**Your task**
The answer must consist of each line below that contains the string "Mbuyapey".

**Data to use**
►

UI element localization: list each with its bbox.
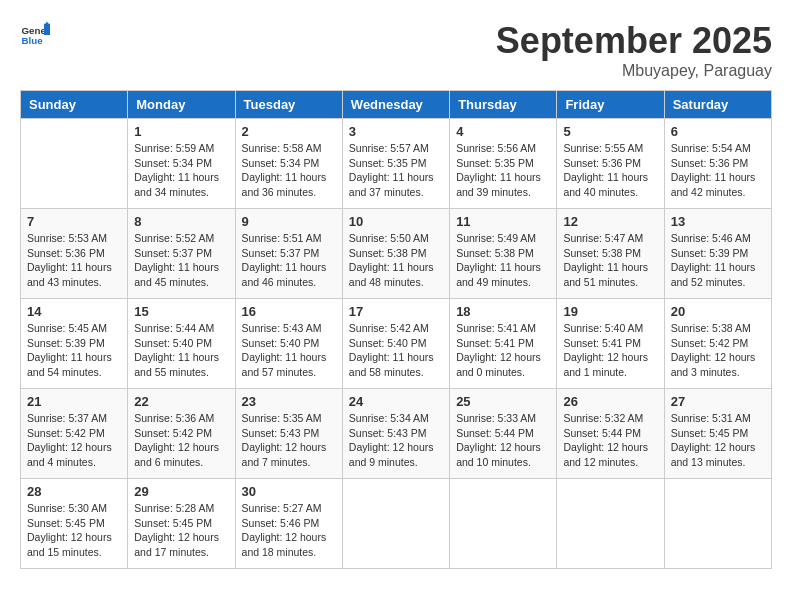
- cell-info: Sunrise: 5:54 AM Sunset: 5:36 PM Dayligh…: [671, 141, 765, 200]
- day-number: 21: [27, 394, 121, 409]
- day-number: 22: [134, 394, 228, 409]
- cell-w5-d3: 30Sunrise: 5:27 AM Sunset: 5:46 PM Dayli…: [235, 479, 342, 569]
- day-number: 1: [134, 124, 228, 139]
- cell-w2-d6: 12Sunrise: 5:47 AM Sunset: 5:38 PM Dayli…: [557, 209, 664, 299]
- col-saturday: Saturday: [664, 91, 771, 119]
- title-section: September 2025 Mbuyapey, Paraguay: [496, 20, 772, 80]
- day-number: 6: [671, 124, 765, 139]
- col-wednesday: Wednesday: [342, 91, 449, 119]
- cell-w3-d3: 16Sunrise: 5:43 AM Sunset: 5:40 PM Dayli…: [235, 299, 342, 389]
- cell-info: Sunrise: 5:55 AM Sunset: 5:36 PM Dayligh…: [563, 141, 657, 200]
- cell-info: Sunrise: 5:40 AM Sunset: 5:41 PM Dayligh…: [563, 321, 657, 380]
- cell-w2-d2: 8Sunrise: 5:52 AM Sunset: 5:37 PM Daylig…: [128, 209, 235, 299]
- week-row-3: 14Sunrise: 5:45 AM Sunset: 5:39 PM Dayli…: [21, 299, 772, 389]
- day-number: 15: [134, 304, 228, 319]
- cell-w1-d4: 3Sunrise: 5:57 AM Sunset: 5:35 PM Daylig…: [342, 119, 449, 209]
- cell-w1-d5: 4Sunrise: 5:56 AM Sunset: 5:35 PM Daylig…: [450, 119, 557, 209]
- day-number: 3: [349, 124, 443, 139]
- week-row-4: 21Sunrise: 5:37 AM Sunset: 5:42 PM Dayli…: [21, 389, 772, 479]
- cell-info: Sunrise: 5:41 AM Sunset: 5:41 PM Dayligh…: [456, 321, 550, 380]
- cell-w1-d7: 6Sunrise: 5:54 AM Sunset: 5:36 PM Daylig…: [664, 119, 771, 209]
- col-thursday: Thursday: [450, 91, 557, 119]
- cell-info: Sunrise: 5:46 AM Sunset: 5:39 PM Dayligh…: [671, 231, 765, 290]
- cell-w5-d5: [450, 479, 557, 569]
- cell-info: Sunrise: 5:36 AM Sunset: 5:42 PM Dayligh…: [134, 411, 228, 470]
- day-number: 23: [242, 394, 336, 409]
- cell-info: Sunrise: 5:57 AM Sunset: 5:35 PM Dayligh…: [349, 141, 443, 200]
- cell-info: Sunrise: 5:37 AM Sunset: 5:42 PM Dayligh…: [27, 411, 121, 470]
- cell-info: Sunrise: 5:43 AM Sunset: 5:40 PM Dayligh…: [242, 321, 336, 380]
- location-subtitle: Mbuyapey, Paraguay: [496, 62, 772, 80]
- week-row-1: 1Sunrise: 5:59 AM Sunset: 5:34 PM Daylig…: [21, 119, 772, 209]
- day-number: 29: [134, 484, 228, 499]
- cell-info: Sunrise: 5:38 AM Sunset: 5:42 PM Dayligh…: [671, 321, 765, 380]
- day-number: 8: [134, 214, 228, 229]
- cell-w3-d6: 19Sunrise: 5:40 AM Sunset: 5:41 PM Dayli…: [557, 299, 664, 389]
- cell-info: Sunrise: 5:50 AM Sunset: 5:38 PM Dayligh…: [349, 231, 443, 290]
- cell-info: Sunrise: 5:34 AM Sunset: 5:43 PM Dayligh…: [349, 411, 443, 470]
- cell-w3-d7: 20Sunrise: 5:38 AM Sunset: 5:42 PM Dayli…: [664, 299, 771, 389]
- cell-info: Sunrise: 5:32 AM Sunset: 5:44 PM Dayligh…: [563, 411, 657, 470]
- cell-w1-d3: 2Sunrise: 5:58 AM Sunset: 5:34 PM Daylig…: [235, 119, 342, 209]
- logo: General Blue: [20, 20, 50, 50]
- cell-info: Sunrise: 5:45 AM Sunset: 5:39 PM Dayligh…: [27, 321, 121, 380]
- cell-w4-d3: 23Sunrise: 5:35 AM Sunset: 5:43 PM Dayli…: [235, 389, 342, 479]
- day-number: 7: [27, 214, 121, 229]
- cell-info: Sunrise: 5:56 AM Sunset: 5:35 PM Dayligh…: [456, 141, 550, 200]
- col-friday: Friday: [557, 91, 664, 119]
- calendar-table: Sunday Monday Tuesday Wednesday Thursday…: [20, 90, 772, 569]
- day-number: 16: [242, 304, 336, 319]
- cell-info: Sunrise: 5:44 AM Sunset: 5:40 PM Dayligh…: [134, 321, 228, 380]
- header-row: Sunday Monday Tuesday Wednesday Thursday…: [21, 91, 772, 119]
- cell-info: Sunrise: 5:58 AM Sunset: 5:34 PM Dayligh…: [242, 141, 336, 200]
- day-number: 27: [671, 394, 765, 409]
- day-number: 18: [456, 304, 550, 319]
- day-number: 30: [242, 484, 336, 499]
- cell-w4-d4: 24Sunrise: 5:34 AM Sunset: 5:43 PM Dayli…: [342, 389, 449, 479]
- day-number: 4: [456, 124, 550, 139]
- day-number: 9: [242, 214, 336, 229]
- cell-info: Sunrise: 5:47 AM Sunset: 5:38 PM Dayligh…: [563, 231, 657, 290]
- day-number: 13: [671, 214, 765, 229]
- day-number: 10: [349, 214, 443, 229]
- day-number: 17: [349, 304, 443, 319]
- cell-w2-d3: 9Sunrise: 5:51 AM Sunset: 5:37 PM Daylig…: [235, 209, 342, 299]
- cell-info: Sunrise: 5:52 AM Sunset: 5:37 PM Dayligh…: [134, 231, 228, 290]
- cell-w5-d7: [664, 479, 771, 569]
- header: General Blue September 2025 Mbuyapey, Pa…: [20, 20, 772, 80]
- cell-info: Sunrise: 5:33 AM Sunset: 5:44 PM Dayligh…: [456, 411, 550, 470]
- col-tuesday: Tuesday: [235, 91, 342, 119]
- cell-info: Sunrise: 5:42 AM Sunset: 5:40 PM Dayligh…: [349, 321, 443, 380]
- week-row-5: 28Sunrise: 5:30 AM Sunset: 5:45 PM Dayli…: [21, 479, 772, 569]
- cell-w3-d1: 14Sunrise: 5:45 AM Sunset: 5:39 PM Dayli…: [21, 299, 128, 389]
- cell-info: Sunrise: 5:35 AM Sunset: 5:43 PM Dayligh…: [242, 411, 336, 470]
- day-number: 20: [671, 304, 765, 319]
- cell-w4-d7: 27Sunrise: 5:31 AM Sunset: 5:45 PM Dayli…: [664, 389, 771, 479]
- day-number: 14: [27, 304, 121, 319]
- cell-info: Sunrise: 5:27 AM Sunset: 5:46 PM Dayligh…: [242, 501, 336, 560]
- cell-w4-d6: 26Sunrise: 5:32 AM Sunset: 5:44 PM Dayli…: [557, 389, 664, 479]
- day-number: 25: [456, 394, 550, 409]
- cell-info: Sunrise: 5:53 AM Sunset: 5:36 PM Dayligh…: [27, 231, 121, 290]
- day-number: 12: [563, 214, 657, 229]
- cell-info: Sunrise: 5:28 AM Sunset: 5:45 PM Dayligh…: [134, 501, 228, 560]
- cell-w2-d4: 10Sunrise: 5:50 AM Sunset: 5:38 PM Dayli…: [342, 209, 449, 299]
- cell-w5-d4: [342, 479, 449, 569]
- day-number: 11: [456, 214, 550, 229]
- cell-w4-d1: 21Sunrise: 5:37 AM Sunset: 5:42 PM Dayli…: [21, 389, 128, 479]
- cell-w1-d1: [21, 119, 128, 209]
- svg-text:Blue: Blue: [22, 35, 44, 46]
- cell-info: Sunrise: 5:30 AM Sunset: 5:45 PM Dayligh…: [27, 501, 121, 560]
- day-number: 26: [563, 394, 657, 409]
- cell-w5-d2: 29Sunrise: 5:28 AM Sunset: 5:45 PM Dayli…: [128, 479, 235, 569]
- logo-icon: General Blue: [20, 20, 50, 50]
- month-title: September 2025: [496, 20, 772, 62]
- cell-w3-d2: 15Sunrise: 5:44 AM Sunset: 5:40 PM Dayli…: [128, 299, 235, 389]
- cell-w4-d2: 22Sunrise: 5:36 AM Sunset: 5:42 PM Dayli…: [128, 389, 235, 479]
- day-number: 28: [27, 484, 121, 499]
- cell-w2-d1: 7Sunrise: 5:53 AM Sunset: 5:36 PM Daylig…: [21, 209, 128, 299]
- day-number: 2: [242, 124, 336, 139]
- cell-info: Sunrise: 5:49 AM Sunset: 5:38 PM Dayligh…: [456, 231, 550, 290]
- cell-w3-d5: 18Sunrise: 5:41 AM Sunset: 5:41 PM Dayli…: [450, 299, 557, 389]
- col-monday: Monday: [128, 91, 235, 119]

◄

**Your response**
- title-section: September 2025 Mbuyapey, Paraguay: [496, 20, 772, 80]
- location-subtitle: Mbuyapey, Paraguay: [496, 62, 772, 80]
- header: General Blue September 2025 Mbuyapey, Pa…: [20, 20, 772, 80]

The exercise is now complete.